Méditation : La porte du sacré (No 254)

Image par Tim McReynolds de Pixabay

Évangile du Mardi 21 juin 2022 – 12e semaine du temps ordinaire (tiré du Prions en Église et pour les personnes qui voudraient s’abonner au Prions)

« Tout ce que vous voudriez que les autres fassent pour vous, faites-le pour eux » Mt 7, 6. 12-14

En ce temps-là, Jésus disait à ses disciples : « Ne donnez pas aux chiens ce qui est sacré ; ne jetez pas vos perles aux pourceaux, de peur qu’ils ne les piétinent, puis se retournent pour vous déchirer.
Tout ce que vous voudriez que les autres fassent pour vous, faites-le pour eux, vous aussi : voilà ce que disent la Loi et les Prophètes.
Entrez par la porte étroite. Elle est grande, la porte, il est large, le chemin qui conduit à la perdition ; et ils sont nombreux, ceux qui s’y engagent. Mais elle est étroite, la porte, il est resserré, le chemin qui conduit à la vie ; et ils sont peu nombreux, ceux qui le trouvent. »

NOTE IMPORTANTE

Veuillez noter que les personnes qui écrivent les méditations prendront congé à partir du 27 juin et débuteront à nouveau le lundi 5 septembre 2022. Nous en profitons pour vous remercier de nous avoir si assidûment suivis durant tous ces mois. Nous serons très heureux de vous retrouver au retour.

Méditation

« Ne donnez pas aux chiens ce qui est sacré ; ne jetez pas vos perles aux pourceaux, de peur qu’ils ne les piétinent, puis se retournent pour vous déchirer. » Qu’est-ce qu’il y a en nous de sacré que nous ne devons pas donner à n’importe qui ? La question est, assurément, bonne.

Je crois que le coeur de ce qui est sacré, c’est nous ou c’est Dieu en nous, ou, dit autrement, c’est le don de Dieu que nous sommes ou veut être par nous.
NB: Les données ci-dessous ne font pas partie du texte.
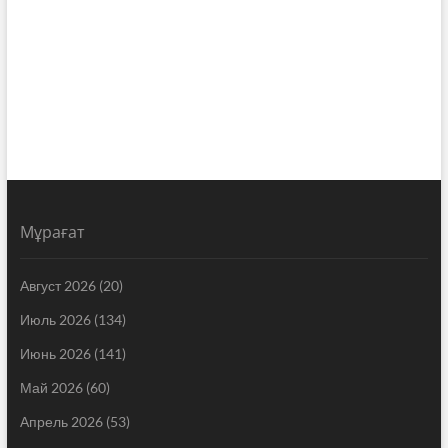
Мұрағат
Август 2026
(20)
Июль 2026
(134)
Июнь 2026
(141)
Май 2026
(60)
Апрель 2026
(53)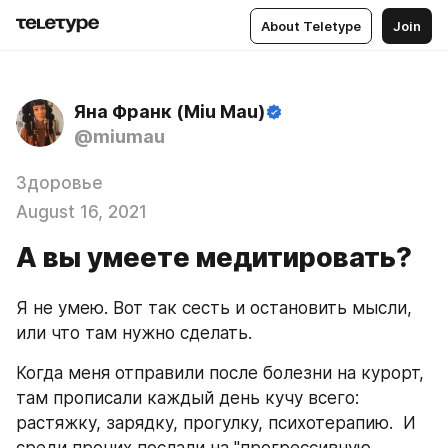
About Teletype
Join
Яна Франк (Miu Mau)
@miumau
Здоровье
August 16, 2021
А вы умеете медитировать?
Я не умею. Вот так сесть и остановить мысли, 
или что там нужно сделать.
Когда меня отправили после болезни на курорт, 
там прописали каждый день кучу всего: 
растяжку, зарядку, прогулку, психотерапию.  И 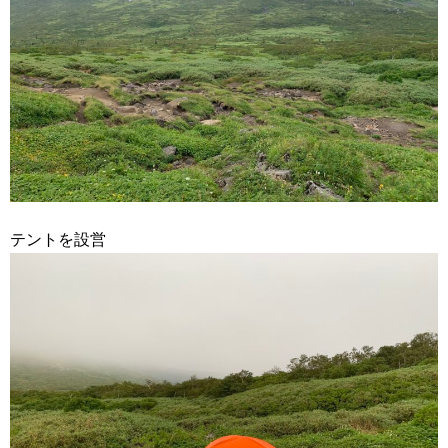
テントを設営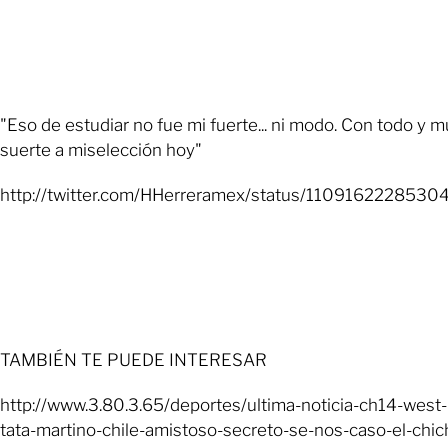
"Eso de estudiar no fue mi fuerte... ni modo. Con todo y 
suerte a miselección hoy"
http://twitter.com/HHerreramex/status/110916222853
TAMBIÉN TE PUEDE INTERESAR
http://www.3.80.3.65/deportes/ultima-noticia-ch14-west
tata-martino-chile-amistoso-secreto-se-nos-caso-el-chich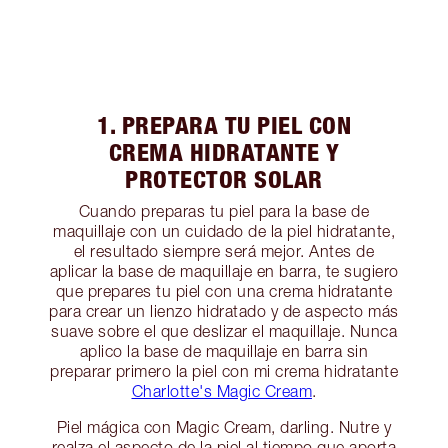
1. PREPARA TU PIEL CON
CREMA HIDRATANTE Y
PROTECTOR SOLAR
Cuando preparas tu piel para la base de
maquillaje con un cuidado de la piel hidratante,
el resultado siempre será mejor. Antes de
aplicar la base de maquillaje en barra, te sugiero
que prepares tu piel con una crema hidratante
para crear un lienzo hidratado y de aspecto más
suave sobre el que deslizar el maquillaje. Nunca
aplico la base de maquillaje en barra sin
preparar primero la piel con mi crema hidratante
Charlotte's Magic Cream
.
Piel mágica con Magic Cream, darling. Nutre y
realza el aspecto de la piel al tiempo que aporta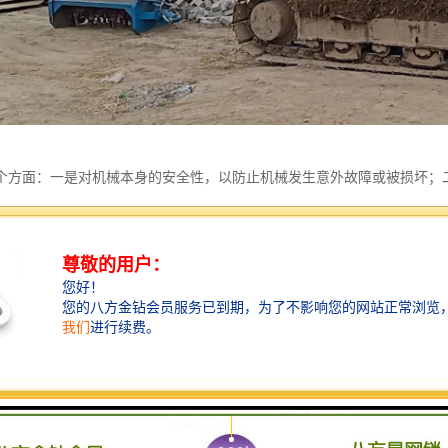
个方面：一是对机械本身的安全性，以防止机械发生意外故障或被损坏；
三是对周围人群的安全性，以防止机械在作业时伤害他人。这三个方面都
为重要。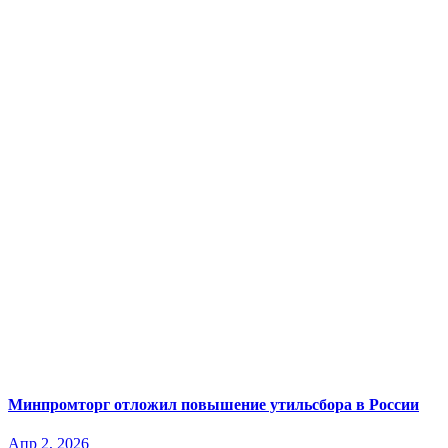
Минпромторг отложил повышение утильсбора в России
Апр 2, 2026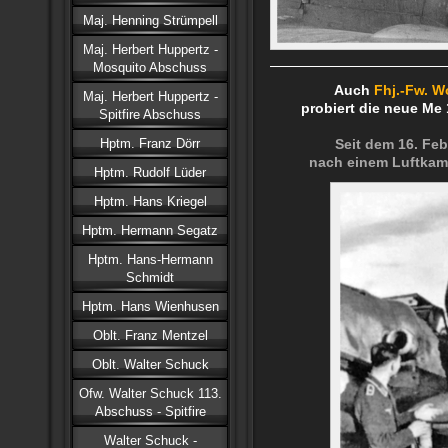
Maj. Henning Strümpell
Maj. Herbert Huppertz -
Mosquito Abschuss
Auch
Fhj.-Fw. W
Maj. Herbert Huppertz -
probiert die neue Me
Spitfire Abschuss
Hptm. Franz Dörr
Seit dem 16. Feb
nach einem Luftkampf
Hptm. Rudolf Lüder
Hptm. Hans Kriegel
Hptm. Hermann Segatz
Hptm. Hans-Hermann
Schmidt
Hptm. Hans Wienhusen
Oblt. Franz Mentzel
Oblt. Walter Schuck
Ofw. Walter Schuck 113.
Abschuss - Spitfire
Walter Schuck -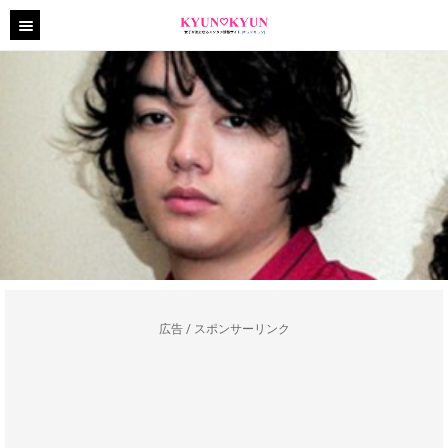
広告 / スポンサーリンク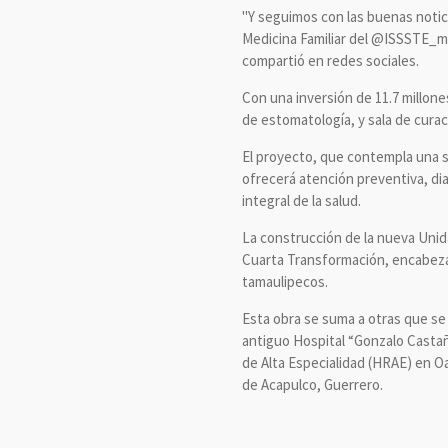
"Y seguimos con las buenas notici
Medicina Familiar del @ISSSTE_mx
compartió en redes sociales.
Con una inversión de 11.7 millone
de estomatología, y sala de curac
El proyecto, que contempla una s
ofrecerá atención preventiva, d
integral de la salud.
La construcción de la nueva Unida
Cuarta Transformación, encabezado
tamaulipecos.
Esta obra se suma a otras que se 
antiguo Hospital “Gonzalo Castañ
de Alta Especialidad (HRAE) en Oa
de Acapulco, Guerrero.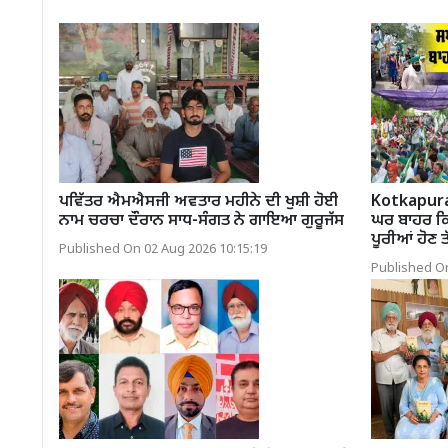
ਪਵਿੱਤਰ ਐਮਐਸਜੀ ਅਵਤਾਰ ਮਹੀਨੇ ਦੀ ਖੁਸ਼ੀ ਹੋਈ
Kotkapura 
ਨਾਮ ਚਰਚਾ ਦੌਰਾਨ ਸਾਧ-ਸੰਗਤ ਨੇ ਗਾਇਆ ਗੁਰੂਜੱਸ
ਘਰ ਬਾਹਰ ਕਿਸਾ
ਪੂਰੀਆਂ ਹੋਣ 
Published On 02 Aug 2026 10:15:19
Published On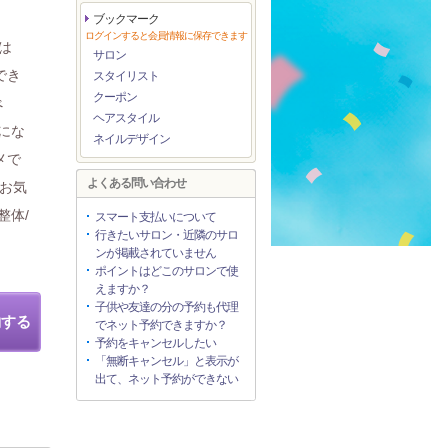
ブックマーク
ログインすると会員情報に保存できます
は
サロン
でき
スタイリスト
クーポン
べ
ヘアスタイル
にな
ネイルデザイン
メで
よくある問い合わせ
!お気
整体/
スマート支払いについて
行きたいサロン・近隣のサロ
ンが掲載されていません
ポイントはどこのサロンで使
えますか？
子供や友達の分の予約も代理
約する
でネット予約できますか？
予約をキャンセルしたい
「無断キャンセル」と表示が
出て、ネット予約ができない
Le sacré naît en nous par l’accueil du don que Dieu nous fait. Il est un surgissement de Vie éternelle marqué d’un Amour gratuit. Cet Amour n’a aucun calcul, ne se protège pas, car Il est l’expérience d’un Coeur ouvert, si ouvert qu’Il sera transpercé sur la Croix. Mais si le sacré est un don, et si c’est ce don même de Dieu qui nous constitue en un être unique faisant de nous un sanctuaire sacré, alors comment l’invitation de cet évangile de ne pas donner est-elle compréhensible ?
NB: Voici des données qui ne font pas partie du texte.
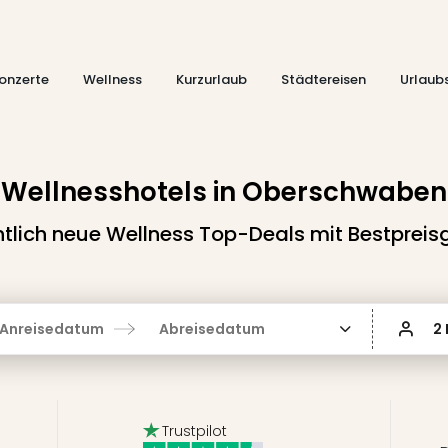
onzerte
Wellness
Kurzurlaub
Städtereisen
Urlaub
Wellnesshotels in Oberschwaben
lich neue Wellness Top-Deals mit Bestpreis
Anreisedatum
Abreisedatum
2
Trustpilot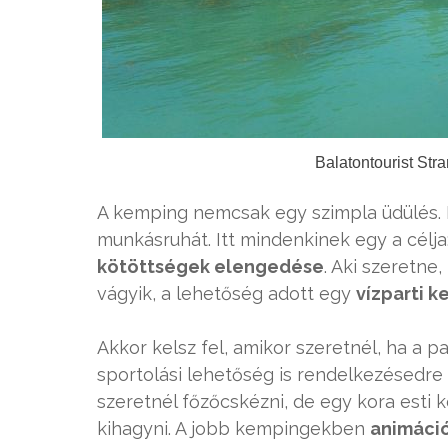
Balatontourist Str
A kemping nemcsak egy szimpla üdülés. I
munkásruhát. Itt mindenkinek egy a célja
kötöttségek elengedése
. Aki szeretne,
vágyik, a lehetőség adott egy
vízparti 
Akkor kelsz fel, amikor szeretnél, ha a 
sportolási lehetőség is rendelkezésedre 
szeretnél főzőcskézni, de egy kora esti
kihagyni. A jobb kempingekben
animáci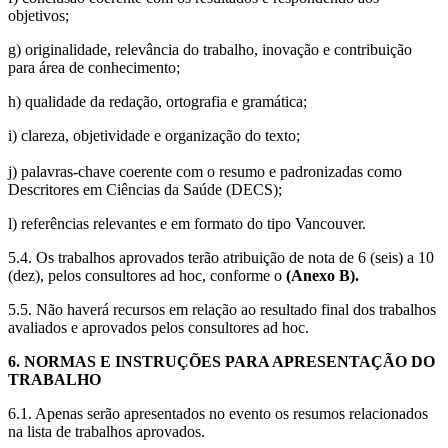
objetivos;
g) originalidade, relevância do trabalho, inovação e contribuição
para área de conhecimento;
h) qualidade da redação, ortografia e gramática;
i) clareza, objetividade e organização do texto;
j) palavras-chave coerente com o resumo e padronizadas como
Descritores em Ciências da Saúde (DECS);
l) referências relevantes e em formato do tipo Vancouver.
5.4. Os trabalhos aprovados terão atribuição de nota de 6 (seis) a 10
(dez), pelos consultores ad hoc, conforme o
(Anexo B).
5.5. Não haverá recursos em relação ao resultado final dos trabalhos
avaliados e aprovados pelos consultores ad hoc.
6. NORMAS E INSTRUÇÕES PARA APRESENTAÇÃO DO
TRABALHO
6.1. Apenas serão apresentados no evento os resumos relacionados
na lista de trabalhos aprovados.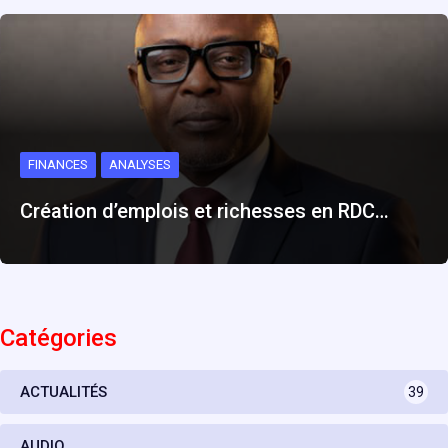
FINANCES
ANALYSES
Création d’emplois et richesses en RDC…
Catégories
ACTUALITÉS
39
AUDIO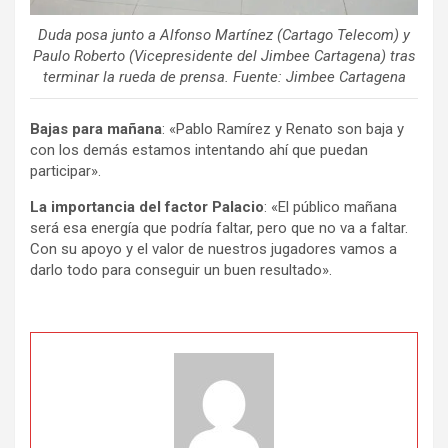
Duda posa junto a Alfonso Martínez (Cartago Telecom) y
Paulo Roberto (Vicepresidente del Jimbee Cartagena) tras
terminar la rueda de prensa. Fuente: Jimbee Cartagena
Bajas para mañana
: «Pablo Ramírez y Renato son baja y
con los demás estamos intentando ahí que puedan
participar».
La importancia del factor Palacio
: «El público mañana
será esa energía que podría faltar, pero que no va a faltar.
Con su apoyo y el valor de nuestros jugadores vamos a
darlo todo para conseguir un buen resultado».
Il me semble que le don sacré de nous-mêmes demande une sacramentalité de paroles, de gestes, de relations,… Pour bien comprendre, nous sommes appelés à méditer le sens de cette sacramentalité en partant de l’eucharistie. Pour ce faire, imaginons-nous dans la peau du prêtre à la consécration et demandons à Dieu que tout ce qui fait notre quotidien, gestes, paroles, relations, comportements, silences, etc., soient transubstantiés, consacrés, pénétrés de son don, de sa Parole, au point que tout devienne sacré, traversé par sa Présence. Notre vie, comme le dit saint Paul, devient alors une “hostie vivante” (Rm 12, 1). Ce qui est sacré en nous est tout ce qui est pénétré et habité de cet “admirable échange” avec Dieu faisant de nous un sacrement du divin.

En méditant, je me disais que, même au coeur du mal qui nous a frappés ou nous frappe, Dieu nous façonne pour que la perle du don de Dieu que nous sommes soit protégée. Au Pèlerin, nous aidons les personnes à visiter leur tombeau qu’ils ont bâti pour se protéger du mal. Le tombeau, avec cet évangile, m’est apparu différemment, soit comme la coquille de l’huître qui protège la perle. Cela m’amène à penser que tous les mécanismes de défense que nous avons utilisés pour nous protéger du mal sont un aspect de cette coquille qui protège la perle. Il y a là quelque chose de sain, et même de saint.

S’il est vrai que ce tombeau nous enferme, est-il possible que Dieu nous ait constitué ainsi afin de “domestiquer” ou circonscrire le mal en nous jusqu’au jour où nous trouvions un chemin de vie ou que nous osions l’ouvrir à Dieu ? Pourrions-nous saisir notre tombeau non comme une malédiction mais comme un sanctuaire sacré où Dieu nous attend et d’où Il veut nous faire naître ? Car l’expérience nous montre que l’ouvrir nous met en face du secret formidable de l’Amour de Dieu pour nous et que, au sein de cet Amour, nous sommes ce don unique de Dieu placé au centre.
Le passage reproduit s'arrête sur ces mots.